**The problem:** Check each line of the data below for the word "dengan". How many lines have it? Answer with the number alone.

**Input:**
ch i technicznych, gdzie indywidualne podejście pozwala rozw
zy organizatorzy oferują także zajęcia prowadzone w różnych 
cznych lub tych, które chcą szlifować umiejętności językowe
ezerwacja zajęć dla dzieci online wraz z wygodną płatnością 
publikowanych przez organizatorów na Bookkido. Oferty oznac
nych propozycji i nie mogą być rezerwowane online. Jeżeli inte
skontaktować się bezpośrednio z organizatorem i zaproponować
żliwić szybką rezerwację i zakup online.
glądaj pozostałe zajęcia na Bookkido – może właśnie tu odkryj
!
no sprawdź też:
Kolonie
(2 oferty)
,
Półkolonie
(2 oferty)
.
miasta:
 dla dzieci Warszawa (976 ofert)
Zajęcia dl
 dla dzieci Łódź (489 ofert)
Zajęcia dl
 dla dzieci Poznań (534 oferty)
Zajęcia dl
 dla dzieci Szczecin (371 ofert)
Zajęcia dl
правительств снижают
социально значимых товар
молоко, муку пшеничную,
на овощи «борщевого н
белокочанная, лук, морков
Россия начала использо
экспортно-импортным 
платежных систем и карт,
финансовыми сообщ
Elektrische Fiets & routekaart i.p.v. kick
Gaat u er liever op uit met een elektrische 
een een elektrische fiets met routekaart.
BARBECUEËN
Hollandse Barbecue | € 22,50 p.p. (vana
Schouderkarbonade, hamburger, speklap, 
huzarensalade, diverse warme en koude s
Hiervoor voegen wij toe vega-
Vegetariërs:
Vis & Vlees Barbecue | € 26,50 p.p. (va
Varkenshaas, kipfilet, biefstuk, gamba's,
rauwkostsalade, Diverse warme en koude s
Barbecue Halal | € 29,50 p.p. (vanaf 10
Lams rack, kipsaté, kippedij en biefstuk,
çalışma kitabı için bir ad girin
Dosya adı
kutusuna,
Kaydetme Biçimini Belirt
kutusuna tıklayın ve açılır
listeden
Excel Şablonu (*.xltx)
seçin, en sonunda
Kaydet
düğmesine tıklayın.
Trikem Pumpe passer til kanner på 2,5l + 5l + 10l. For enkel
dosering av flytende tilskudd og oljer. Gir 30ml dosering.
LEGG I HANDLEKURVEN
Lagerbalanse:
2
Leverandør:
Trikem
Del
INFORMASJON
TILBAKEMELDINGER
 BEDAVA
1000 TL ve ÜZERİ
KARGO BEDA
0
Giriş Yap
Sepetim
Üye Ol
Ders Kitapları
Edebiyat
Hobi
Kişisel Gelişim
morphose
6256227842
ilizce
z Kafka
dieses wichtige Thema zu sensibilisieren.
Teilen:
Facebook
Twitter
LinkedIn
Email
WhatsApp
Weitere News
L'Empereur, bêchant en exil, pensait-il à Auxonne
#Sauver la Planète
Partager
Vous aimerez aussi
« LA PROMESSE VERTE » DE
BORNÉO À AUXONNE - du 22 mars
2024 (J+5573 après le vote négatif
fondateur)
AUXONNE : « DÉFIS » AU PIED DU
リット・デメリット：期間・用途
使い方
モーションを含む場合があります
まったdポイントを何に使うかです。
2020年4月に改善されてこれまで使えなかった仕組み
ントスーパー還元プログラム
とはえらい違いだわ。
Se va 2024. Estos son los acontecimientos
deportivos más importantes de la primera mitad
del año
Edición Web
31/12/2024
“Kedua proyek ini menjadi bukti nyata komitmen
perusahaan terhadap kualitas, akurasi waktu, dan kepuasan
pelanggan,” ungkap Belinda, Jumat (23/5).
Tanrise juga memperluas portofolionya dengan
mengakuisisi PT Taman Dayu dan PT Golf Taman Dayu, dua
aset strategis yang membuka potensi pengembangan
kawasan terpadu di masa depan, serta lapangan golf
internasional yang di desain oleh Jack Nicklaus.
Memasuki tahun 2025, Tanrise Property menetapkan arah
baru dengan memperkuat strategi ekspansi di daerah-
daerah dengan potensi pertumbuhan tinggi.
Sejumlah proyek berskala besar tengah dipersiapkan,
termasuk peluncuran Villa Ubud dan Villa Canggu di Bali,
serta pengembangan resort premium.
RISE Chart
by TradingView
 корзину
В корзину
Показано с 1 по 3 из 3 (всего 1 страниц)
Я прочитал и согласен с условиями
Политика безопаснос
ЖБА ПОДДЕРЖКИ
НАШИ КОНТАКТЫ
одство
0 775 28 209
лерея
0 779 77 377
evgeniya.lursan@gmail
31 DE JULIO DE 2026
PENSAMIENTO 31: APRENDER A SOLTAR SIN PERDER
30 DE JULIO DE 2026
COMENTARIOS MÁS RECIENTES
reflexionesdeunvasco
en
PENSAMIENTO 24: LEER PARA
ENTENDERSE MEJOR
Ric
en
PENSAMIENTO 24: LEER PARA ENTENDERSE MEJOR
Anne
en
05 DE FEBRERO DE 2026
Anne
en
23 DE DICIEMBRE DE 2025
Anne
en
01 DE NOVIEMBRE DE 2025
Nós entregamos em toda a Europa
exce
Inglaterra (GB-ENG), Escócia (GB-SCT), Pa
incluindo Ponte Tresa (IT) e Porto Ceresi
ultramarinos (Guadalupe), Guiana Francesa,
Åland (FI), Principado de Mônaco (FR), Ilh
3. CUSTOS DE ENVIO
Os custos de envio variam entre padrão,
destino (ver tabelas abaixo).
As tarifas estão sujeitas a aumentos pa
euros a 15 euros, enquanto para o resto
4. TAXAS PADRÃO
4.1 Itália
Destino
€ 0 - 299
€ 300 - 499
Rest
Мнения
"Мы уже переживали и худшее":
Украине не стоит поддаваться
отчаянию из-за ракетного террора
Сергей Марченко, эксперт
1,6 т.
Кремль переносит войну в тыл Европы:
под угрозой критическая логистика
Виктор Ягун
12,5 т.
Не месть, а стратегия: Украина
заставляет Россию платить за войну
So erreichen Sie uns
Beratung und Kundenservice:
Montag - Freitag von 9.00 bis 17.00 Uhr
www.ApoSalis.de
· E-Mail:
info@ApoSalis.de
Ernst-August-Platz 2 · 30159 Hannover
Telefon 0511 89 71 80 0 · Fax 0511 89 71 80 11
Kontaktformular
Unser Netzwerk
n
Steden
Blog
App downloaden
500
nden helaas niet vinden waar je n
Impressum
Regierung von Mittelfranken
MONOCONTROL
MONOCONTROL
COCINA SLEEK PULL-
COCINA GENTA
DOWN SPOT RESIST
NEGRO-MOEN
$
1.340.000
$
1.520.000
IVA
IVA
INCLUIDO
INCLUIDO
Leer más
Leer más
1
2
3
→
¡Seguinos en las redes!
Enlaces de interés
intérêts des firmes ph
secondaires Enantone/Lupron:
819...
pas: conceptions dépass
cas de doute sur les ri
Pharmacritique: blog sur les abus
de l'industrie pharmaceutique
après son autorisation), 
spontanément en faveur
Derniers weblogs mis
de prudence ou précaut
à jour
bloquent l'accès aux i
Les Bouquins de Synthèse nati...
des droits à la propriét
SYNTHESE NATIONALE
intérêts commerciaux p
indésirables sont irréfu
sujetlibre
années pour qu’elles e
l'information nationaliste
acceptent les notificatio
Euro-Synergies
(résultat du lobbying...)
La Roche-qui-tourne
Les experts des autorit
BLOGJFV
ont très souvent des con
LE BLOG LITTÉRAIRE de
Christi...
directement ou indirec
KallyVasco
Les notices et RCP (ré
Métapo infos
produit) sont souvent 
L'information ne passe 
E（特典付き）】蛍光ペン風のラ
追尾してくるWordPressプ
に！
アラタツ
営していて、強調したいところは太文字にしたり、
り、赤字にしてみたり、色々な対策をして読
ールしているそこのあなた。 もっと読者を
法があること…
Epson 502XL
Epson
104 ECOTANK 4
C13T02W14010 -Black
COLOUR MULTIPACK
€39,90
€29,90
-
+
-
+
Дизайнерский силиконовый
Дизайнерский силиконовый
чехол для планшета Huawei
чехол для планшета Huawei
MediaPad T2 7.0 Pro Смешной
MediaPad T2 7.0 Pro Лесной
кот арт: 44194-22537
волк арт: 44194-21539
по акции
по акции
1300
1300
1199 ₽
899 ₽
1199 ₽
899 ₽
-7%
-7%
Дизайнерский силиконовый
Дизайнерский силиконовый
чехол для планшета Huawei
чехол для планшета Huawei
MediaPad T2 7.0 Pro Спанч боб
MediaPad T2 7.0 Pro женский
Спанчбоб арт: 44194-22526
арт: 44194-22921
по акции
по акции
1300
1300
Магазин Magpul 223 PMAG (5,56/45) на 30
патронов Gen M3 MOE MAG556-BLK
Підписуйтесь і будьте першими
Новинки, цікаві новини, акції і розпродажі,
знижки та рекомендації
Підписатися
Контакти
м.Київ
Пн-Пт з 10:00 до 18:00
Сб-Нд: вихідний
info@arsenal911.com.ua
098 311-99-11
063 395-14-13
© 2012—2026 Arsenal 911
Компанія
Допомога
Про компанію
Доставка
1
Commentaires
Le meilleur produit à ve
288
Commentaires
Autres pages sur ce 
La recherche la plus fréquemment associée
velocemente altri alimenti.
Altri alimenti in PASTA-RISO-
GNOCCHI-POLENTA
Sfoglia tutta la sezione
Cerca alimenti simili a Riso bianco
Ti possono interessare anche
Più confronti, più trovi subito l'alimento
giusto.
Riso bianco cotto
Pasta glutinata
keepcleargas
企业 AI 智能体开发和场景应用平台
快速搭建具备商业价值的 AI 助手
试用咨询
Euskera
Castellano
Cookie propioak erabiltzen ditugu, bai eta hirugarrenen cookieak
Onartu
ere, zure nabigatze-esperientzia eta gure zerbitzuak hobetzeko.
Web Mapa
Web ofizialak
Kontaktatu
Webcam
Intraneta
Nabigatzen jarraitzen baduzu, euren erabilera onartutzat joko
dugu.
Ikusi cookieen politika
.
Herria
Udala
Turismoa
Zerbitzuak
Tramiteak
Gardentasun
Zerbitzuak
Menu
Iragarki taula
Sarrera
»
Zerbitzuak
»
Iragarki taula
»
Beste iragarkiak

**Exercise solution:** 3